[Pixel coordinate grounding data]
#####
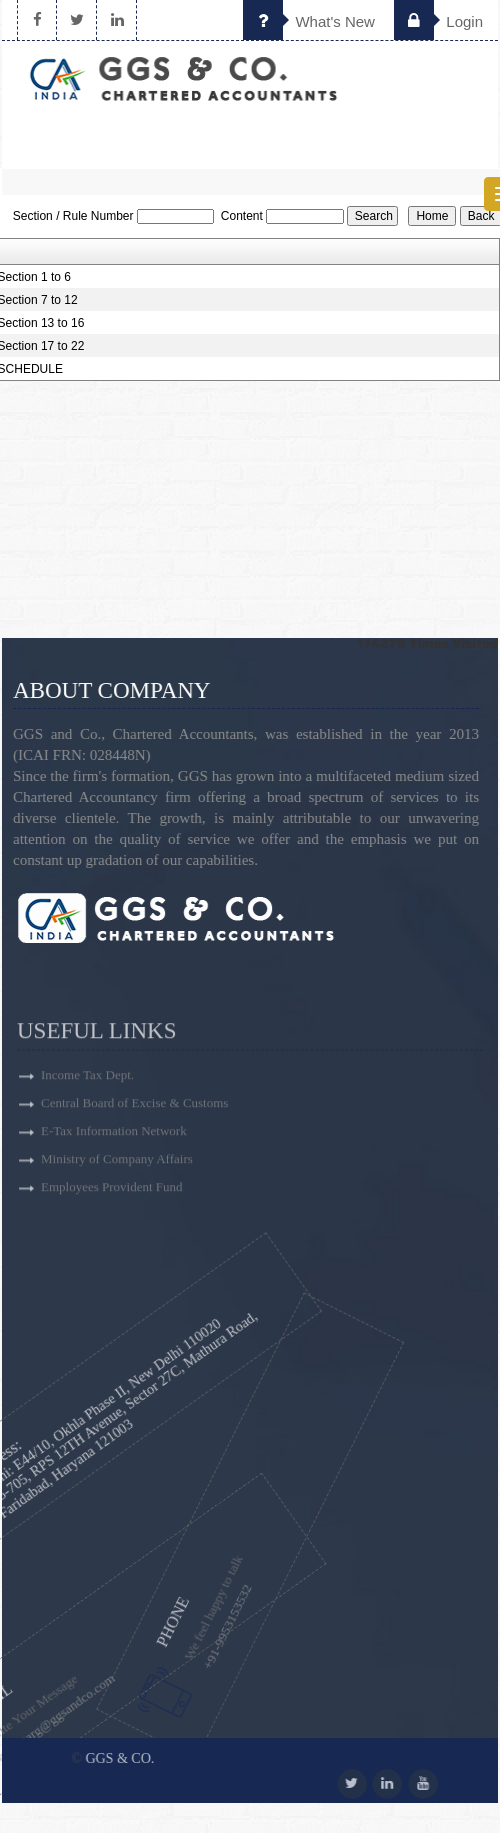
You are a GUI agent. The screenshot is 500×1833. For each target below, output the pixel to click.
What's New (309, 21)
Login (438, 21)
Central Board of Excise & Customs (134, 1142)
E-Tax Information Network (114, 1170)
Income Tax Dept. (87, 1114)
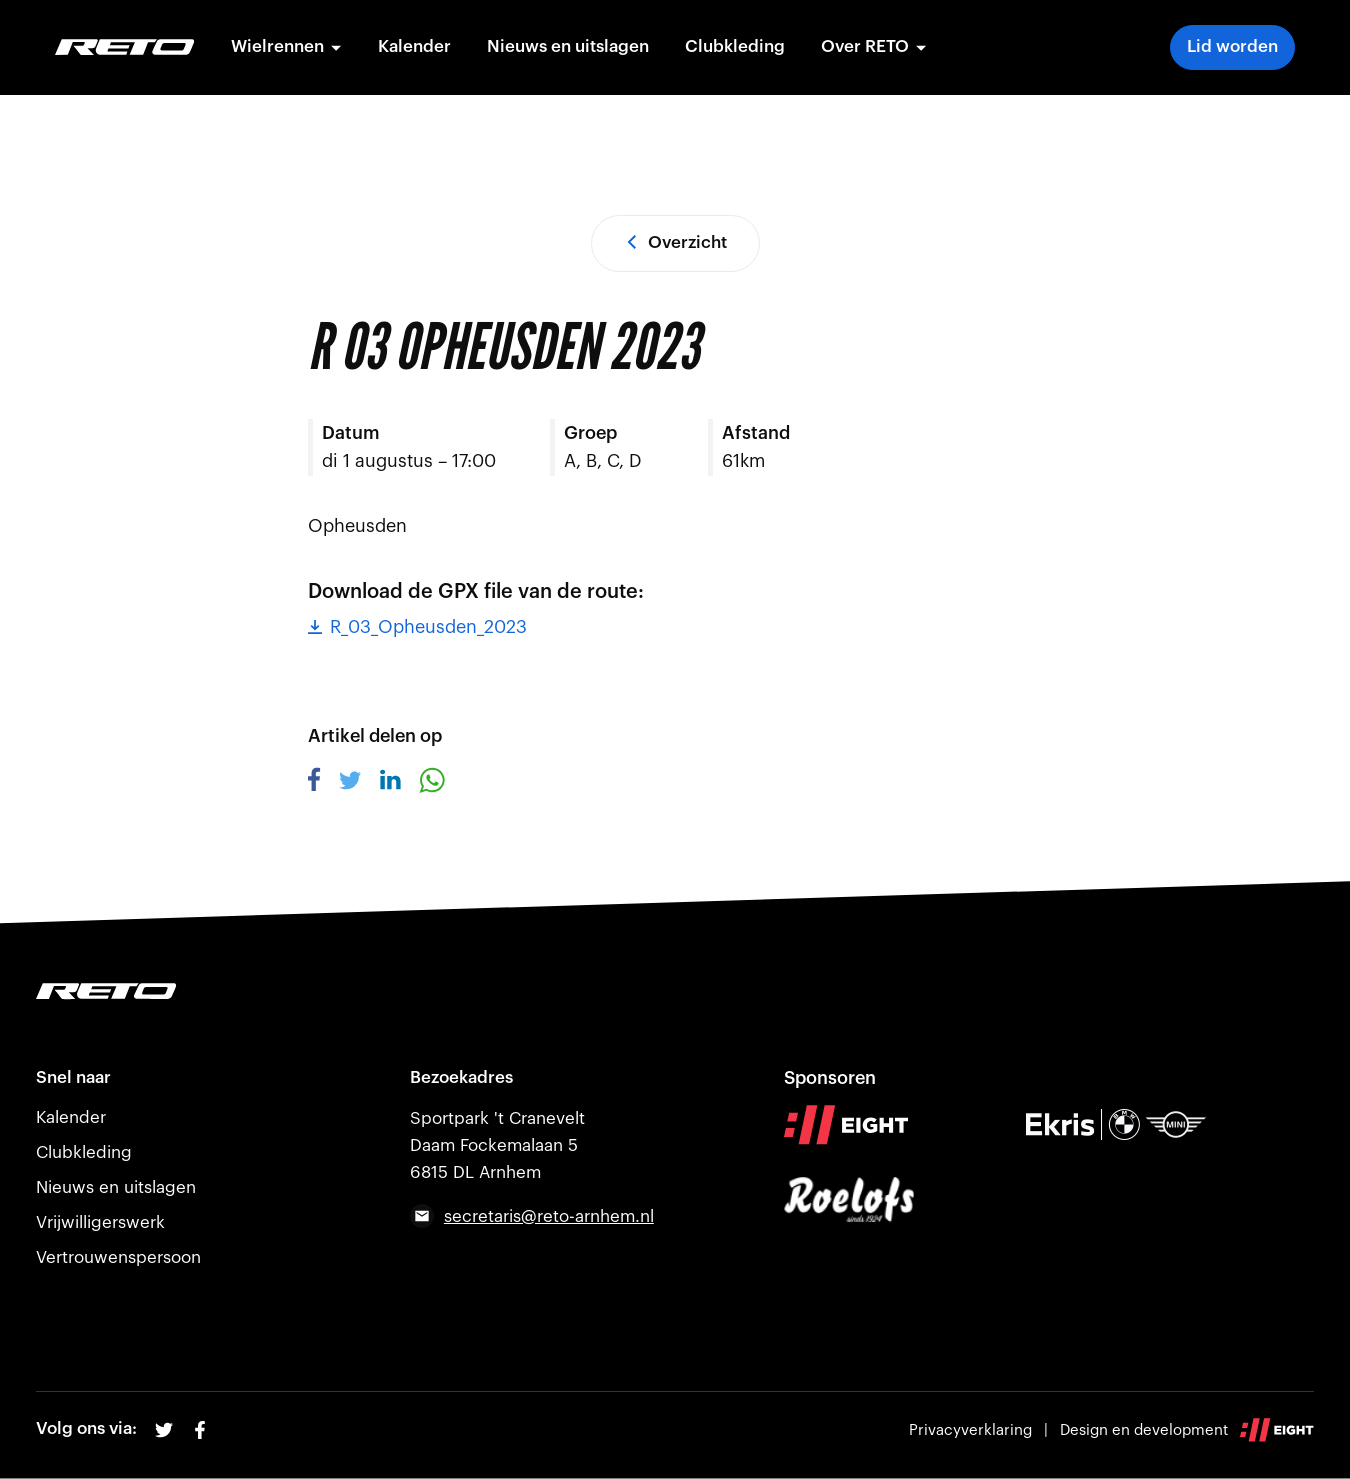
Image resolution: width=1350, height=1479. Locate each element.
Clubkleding (735, 46)
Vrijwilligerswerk (100, 1222)
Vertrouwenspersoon (118, 1257)
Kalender (414, 46)
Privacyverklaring (970, 1430)
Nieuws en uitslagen (568, 46)
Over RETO (874, 46)
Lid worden (1232, 46)
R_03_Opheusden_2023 (417, 627)
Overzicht (675, 242)
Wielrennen (286, 46)
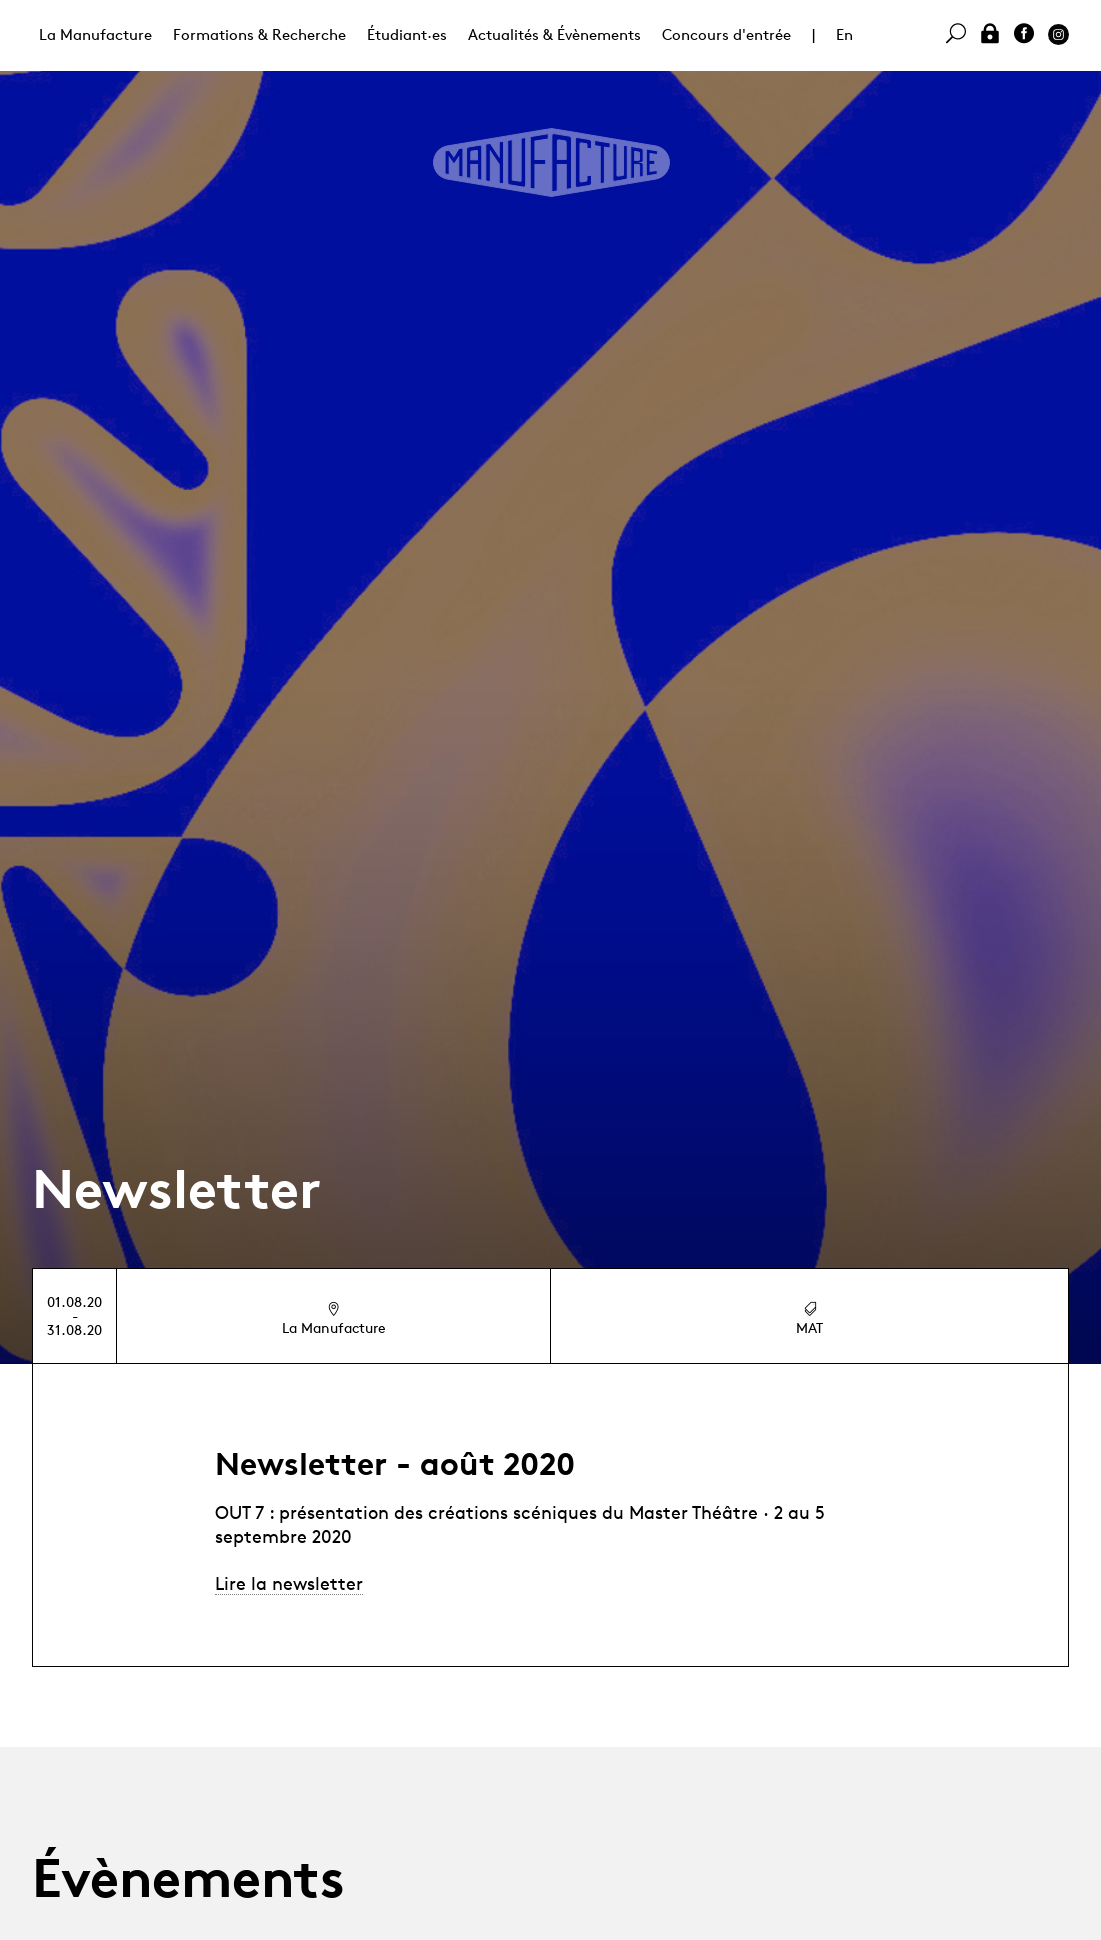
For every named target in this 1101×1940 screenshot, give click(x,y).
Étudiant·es (407, 34)
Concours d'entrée (726, 34)
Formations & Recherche (259, 34)
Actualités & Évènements (554, 34)
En (844, 34)
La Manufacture (95, 34)
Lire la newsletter (289, 1583)
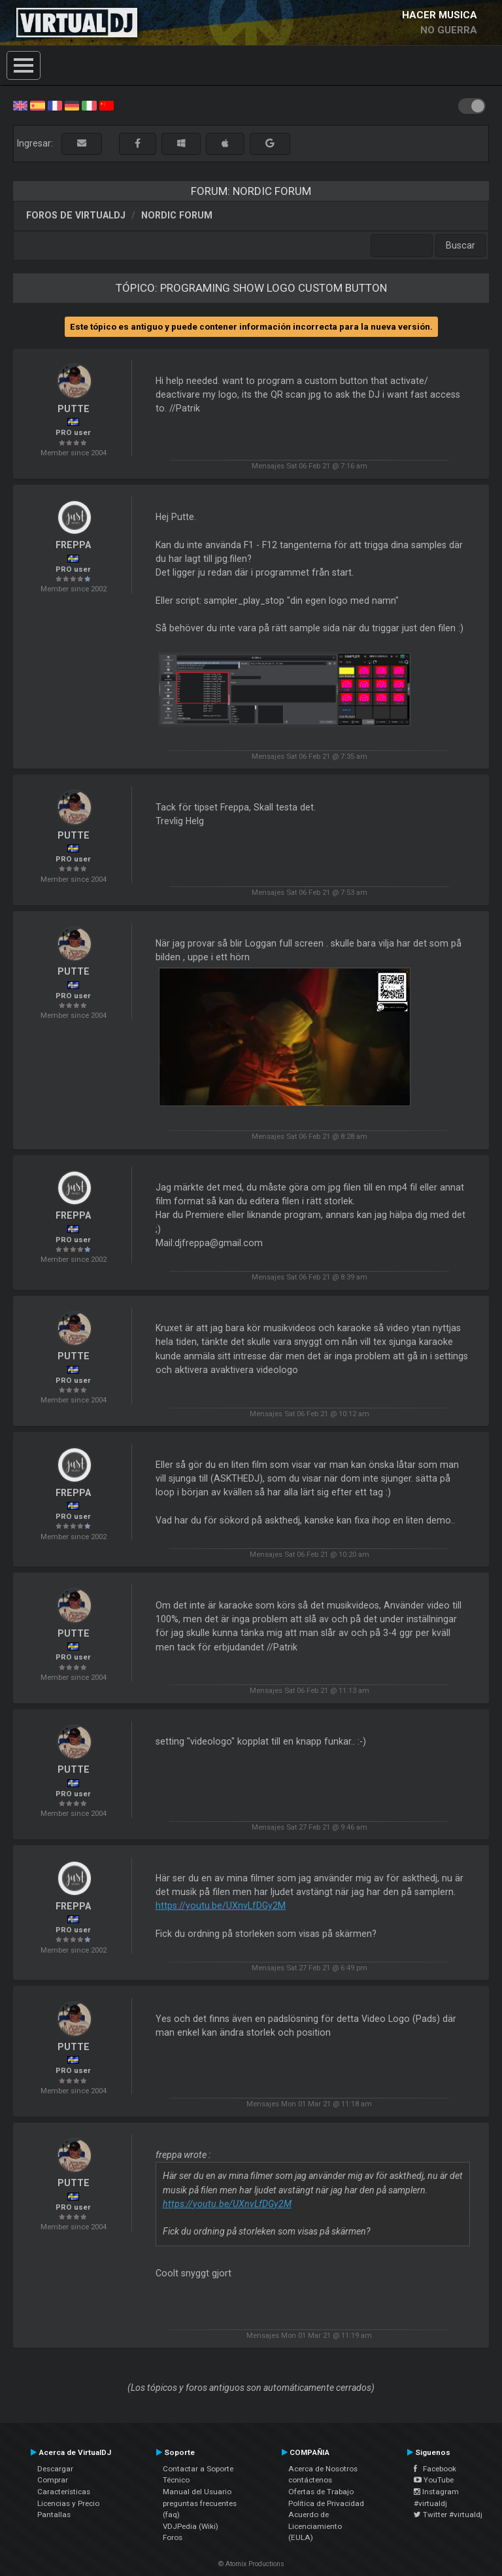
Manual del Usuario (197, 2491)
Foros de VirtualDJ (76, 215)
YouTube (434, 2479)
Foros (172, 2537)
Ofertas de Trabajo (321, 2491)
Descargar (55, 2468)
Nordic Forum (176, 215)
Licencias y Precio (68, 2503)
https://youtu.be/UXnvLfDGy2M (221, 1905)
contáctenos (310, 2479)
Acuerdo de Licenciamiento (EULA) (315, 2526)
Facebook (435, 2468)
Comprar (52, 2479)
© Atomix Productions (251, 2564)
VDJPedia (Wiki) (190, 2526)
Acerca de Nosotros (323, 2468)
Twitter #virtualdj (448, 2514)
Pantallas (54, 2514)
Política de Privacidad (326, 2503)
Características (63, 2491)
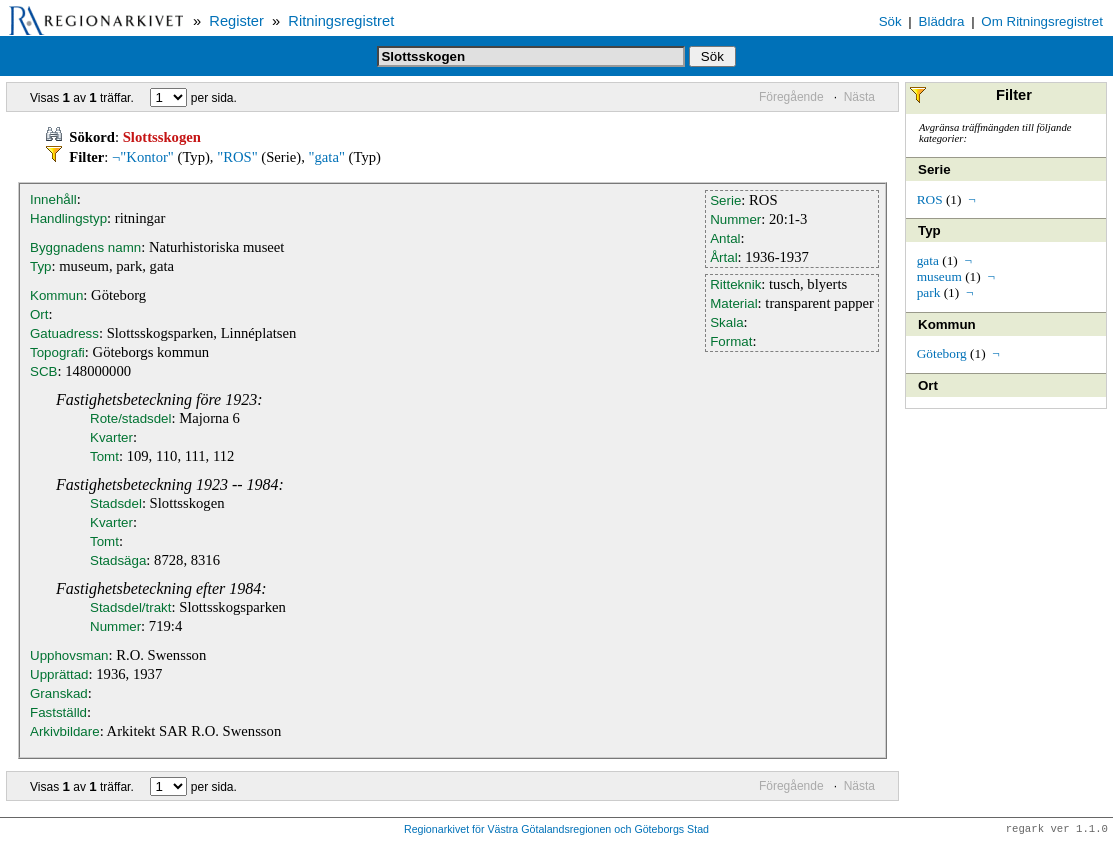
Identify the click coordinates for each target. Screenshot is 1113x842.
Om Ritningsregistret (1041, 21)
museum (939, 276)
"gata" (327, 157)
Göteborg (942, 353)
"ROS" (237, 157)
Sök (890, 21)
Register (236, 21)
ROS (930, 199)
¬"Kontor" (143, 157)
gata (928, 260)
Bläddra (942, 21)
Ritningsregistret (341, 21)
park (929, 292)
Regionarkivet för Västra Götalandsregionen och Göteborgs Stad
#####
• Exercise
All that should appear in the response is the run of lines from the one with "contáctenos (310, 2479)" through the final line of the records, restated exactly, with pictures omitted.

• Completed task
contáctenos (310, 2479)
Acuerdo de Licenciamiento (EULA) (315, 2526)
Facebook (435, 2468)
Comprar (52, 2479)
© Atomix Productions (251, 2564)
VDJPedia (Wiki) (190, 2526)
Acerca de Nosotros (323, 2468)
Twitter #virtualdj (448, 2514)
Pantallas (54, 2514)
Política de Privacidad (326, 2503)
Características (63, 2491)
Identify the click coordinates for each target. Screenshot is 1113x842.
Om Ritningsregistret (1041, 21)
museum (939, 276)
"gata" (327, 157)
Göteborg (942, 353)
"ROS" (237, 157)
Sök (890, 21)
Register (236, 21)
ROS (930, 199)
¬"Kontor" (143, 157)
gata (928, 260)
Bläddra (942, 21)
Ritningsregistret (341, 21)
park (929, 292)
Regionarkivet för Västra Götalandsregionen och Göteborgs Stad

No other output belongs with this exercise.